Monday, October 14, 2013

The effort to be broadminded


I haven't posted in about a year, and one reason is that they changed the Blogger editor some months ago and, true to form, when technical people try to improve something, they make it useless and inexplicable. Time was when this facility was mostly intuitive and easy to use; now, I can hardly figure how to do half of what I once did with ease, and that's what passes for enhancement.
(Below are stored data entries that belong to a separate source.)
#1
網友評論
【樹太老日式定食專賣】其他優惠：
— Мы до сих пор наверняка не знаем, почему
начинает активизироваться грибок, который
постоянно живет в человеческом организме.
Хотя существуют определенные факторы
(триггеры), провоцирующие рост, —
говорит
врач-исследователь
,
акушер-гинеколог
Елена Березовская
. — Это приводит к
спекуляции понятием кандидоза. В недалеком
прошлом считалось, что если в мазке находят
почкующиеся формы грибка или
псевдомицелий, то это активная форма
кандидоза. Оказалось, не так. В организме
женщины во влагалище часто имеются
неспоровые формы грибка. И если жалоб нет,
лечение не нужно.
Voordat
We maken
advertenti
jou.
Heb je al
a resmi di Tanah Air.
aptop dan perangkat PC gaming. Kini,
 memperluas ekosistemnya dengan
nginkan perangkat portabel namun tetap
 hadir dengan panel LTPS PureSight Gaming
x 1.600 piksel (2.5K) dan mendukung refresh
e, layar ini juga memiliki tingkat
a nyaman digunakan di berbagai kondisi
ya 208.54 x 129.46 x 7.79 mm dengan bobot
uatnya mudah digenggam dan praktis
But to the subject of this post: as I commented to someone last week, I follow media sources all across the political spectrum—in print and online, from Redstate.com, Human Events, and Commentary, on the right, to Mother Jones and Daily Kos on the left, while my own views are somewhere between The Economist and The New Republic. Similarly, on cable news, I feel I ought to look in on everyone from Hannity and The O'Reilly Factor to Jon Stewart and Bill Maher. So tonight, I tuned into what I thought would be Hannity, intending to change to Lawrence O'Donnell at 9:00 (i.e., to go from Hannity to sanity), but to my surprise, I found some pretty young blonde hosting something called the Kelly File which, in its own way, is even farther out than the X-Files, and is so offensively stupid that I am reminded of how Elvis, in his last days, used to fire a gun at the television set. Ms. Kelly reminds me of a quote near the end of Flannery O'Connor's story "A Good Man is Hard to Find," where the Misfit says "She would have been a good woman, if there had been someone to shoot her every minute of her life." One of her guests was another pretty young woman from some college conservative organization that calls itself something like "The Association of Enlightened Women." Got it.

Anyway, I'd be happy to interact with either of these two young ladies, though in a way that I needn't describe in public and that would earn me the epithet of "old goat." I can't see that either has anything of value to add to a discussion of politics. Anyway, speaking of "old goat" reminds me of the commercials I keep seeing for something that sounds like "reptile dysfunction," though it's actually about something else. It's interesting that although the male models in these commercials are as gray as I am, the women can't possibly be a day over 45. I too would be delighted to meet someone of 45, but I hardly expect it as a universal template for social life for men my age.

And now, back to watching empty-headed Fox News pundits extol the sleazy, cynical, shameless exploitation of 80- and 90-something vets by the Tea Party to protest a shutdown that the Tea Party started in the first place.